Under the leadership of the mayor of Baghdad, fifteen frescoes have flourished on the walls of the capital to pay tribute to architects, poets, painters or intellectuals from Iraq and elsewhere in the world.

Feet dangling in front of a concrete structure, Wijdan al-Majed brings a few ocher touches to the eyelid of the Iraqi poet Muzaffar al-Nawab.

Accompanying his portrait, scenes of life in a village represent peasant women in traditional dress.

His paint cans are stacked in a crate, brushes and paintbrushes of different sizes are soaking in water.

As they pass, cars, motorcycles and tuk-tuks slow down to observe the atypical scene.

“The most handsome of the Muzaffar!” shouts a teasing driver.

"We bring joy to abandoned places," says the 49-year-old artist, who teaches at the Faculty of Fine Arts, amused.

Iraqi artist Wijdan al-Majed puts the finishing touches to one of his frescoes in Baghdad, April 26, 2022 AHMAD AL-RUBAYE AFP

This is the first street-art experience for Wijdan al-Majed, who is more accustomed to exhibiting her watercolors and acrylic paintings in the cozy atmosphere of exhibition halls, often frequented by the same circles.

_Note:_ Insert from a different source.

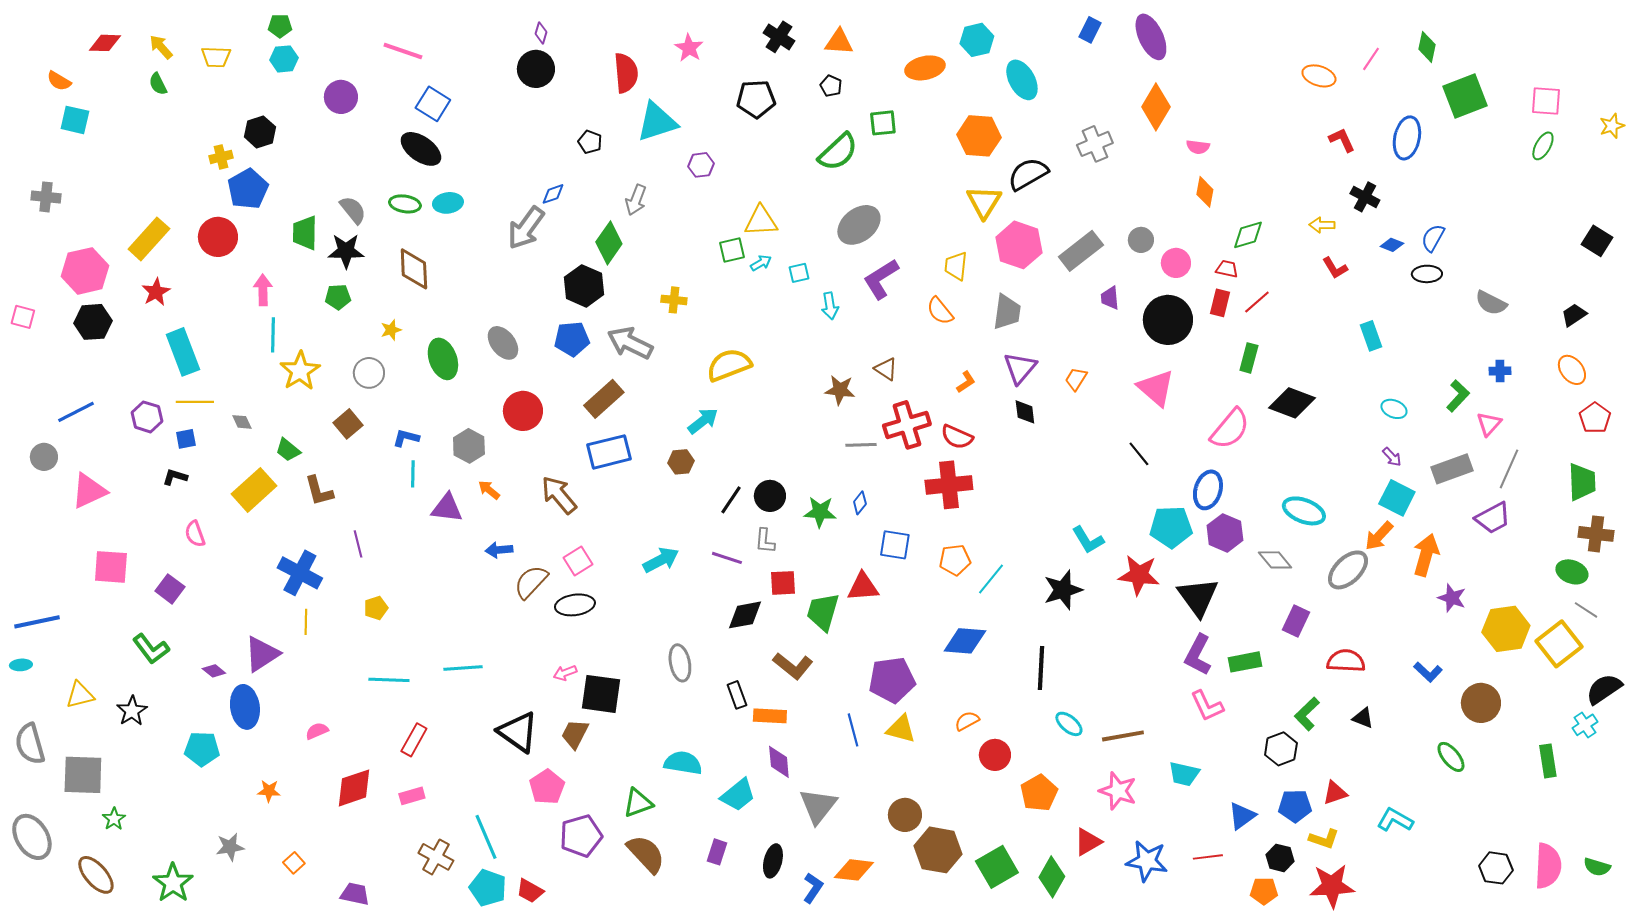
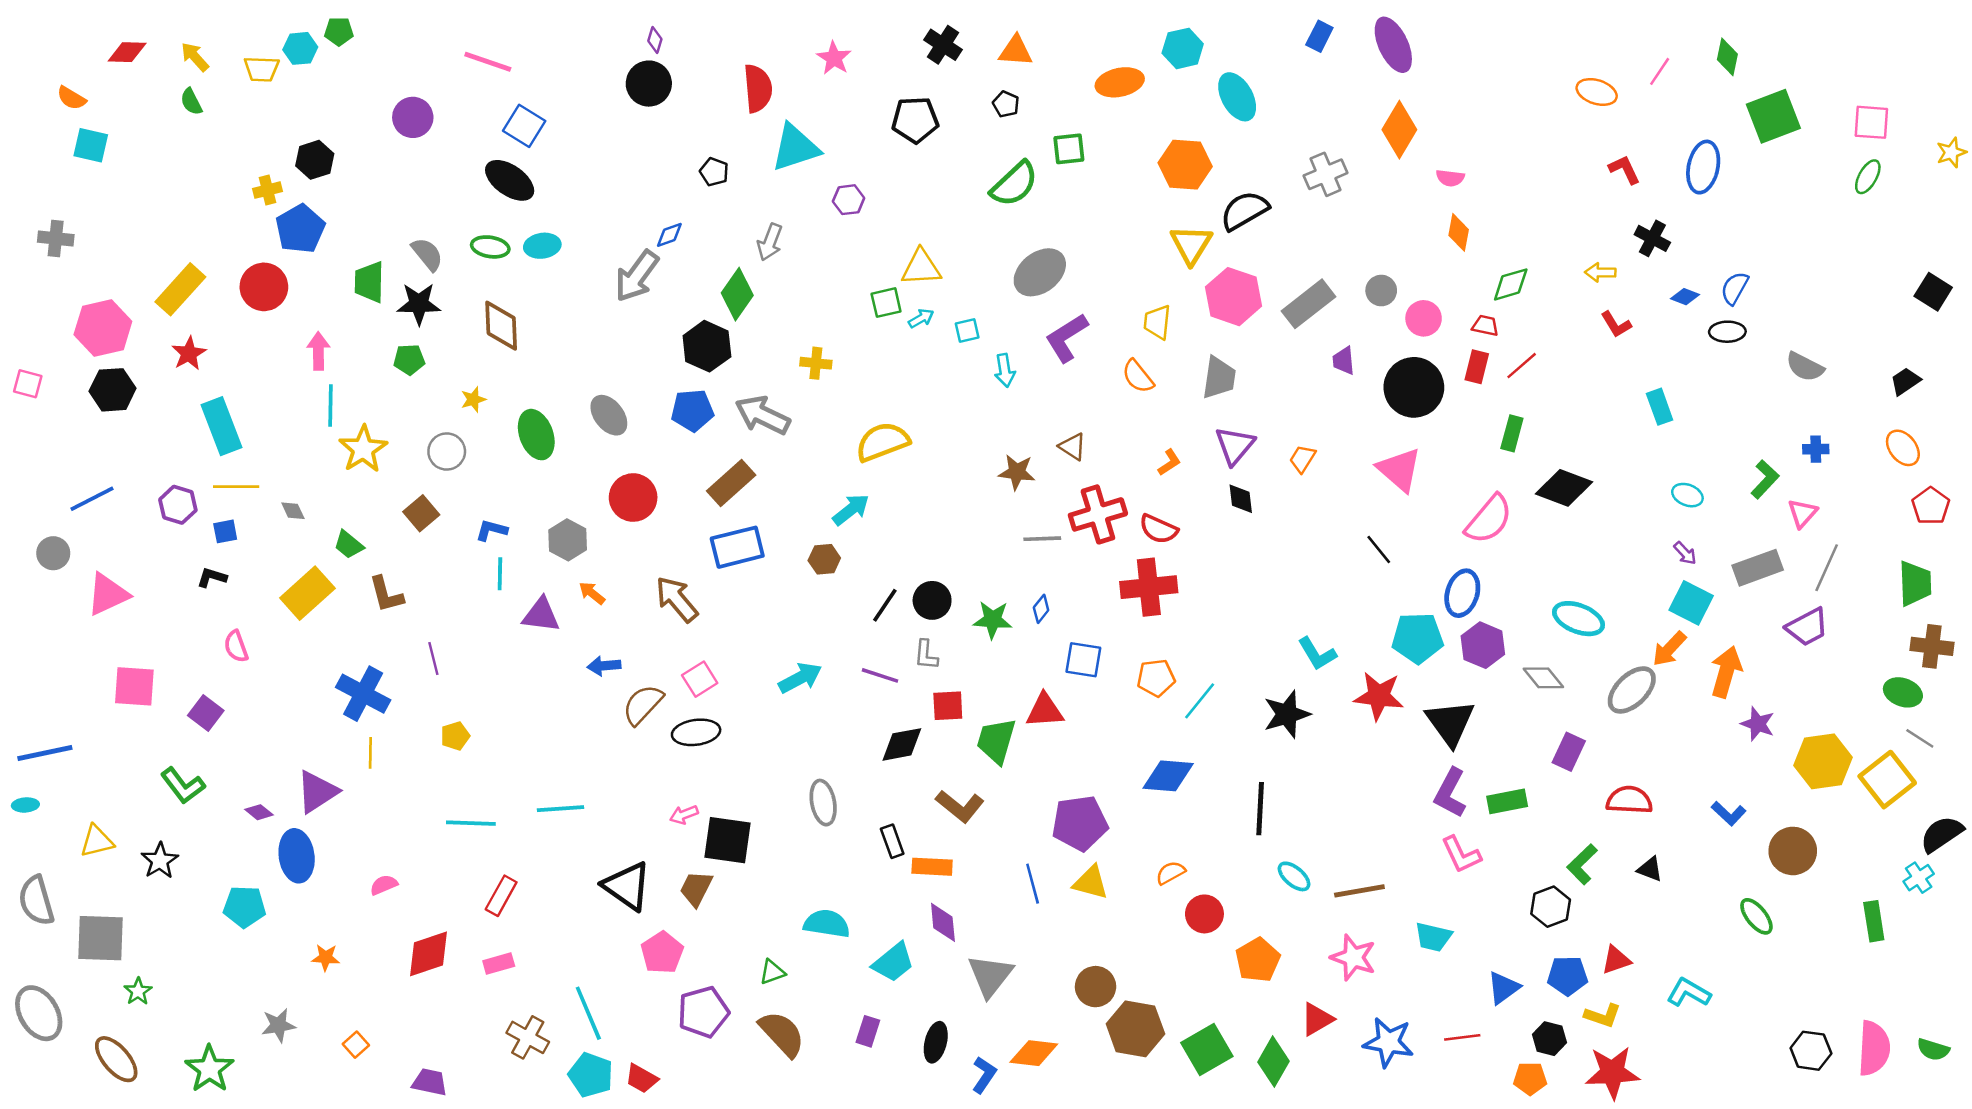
cyan hexagon: (284, 59) -> (300, 48), moved
green triangle: (638, 803) -> (772, 972), size x0.7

Today his art is "open to everyone, to all social categories", enthuses the artist, jeans and shoes stained with paint.

"Artists, passers-by, street vendors, young and old".

“Society accepted me”

The shimmering colors break the monotony of a concrete and chaotic capital, where along the avenues the cables of the electric generators form thick interlacings.

A fresco by the late Anglo-Iraqi architect Zaha Hadid on a wall in the capital Baghdad, April 26, 2022 AHMAD AL-RUBAYE AFP

On a fresco, mysterious gaze and chin on the palm, the late Anglo-Iraqi architect Zaha Hadid poses in front of her achievements.

Nearby is the portrait of Jawad Salim, one of the fathers of modern Iraqi art, and even the German sociologist Max Weber, surrounded by books.

In a largely conservative country, painting in the middle of the street comes with "significant challenges" for a woman, admits Wijdan al-Majed.

Sometimes employees of the municipality accompany him to assist him in the field.

For the first paintings, she was helped by another artist, before continuing the project alone.

"I sometimes stay very late at night, sometimes until midnight, two in the morning," she says.

"The street is worrying, it's not easy for a woman to stay there until these late hours".

There are also, in some cases, derogatory comments.

"I have to deal with it," she concedes.

"I hear them and I don't pay attention to them. They too have started to get used to a woman who paints".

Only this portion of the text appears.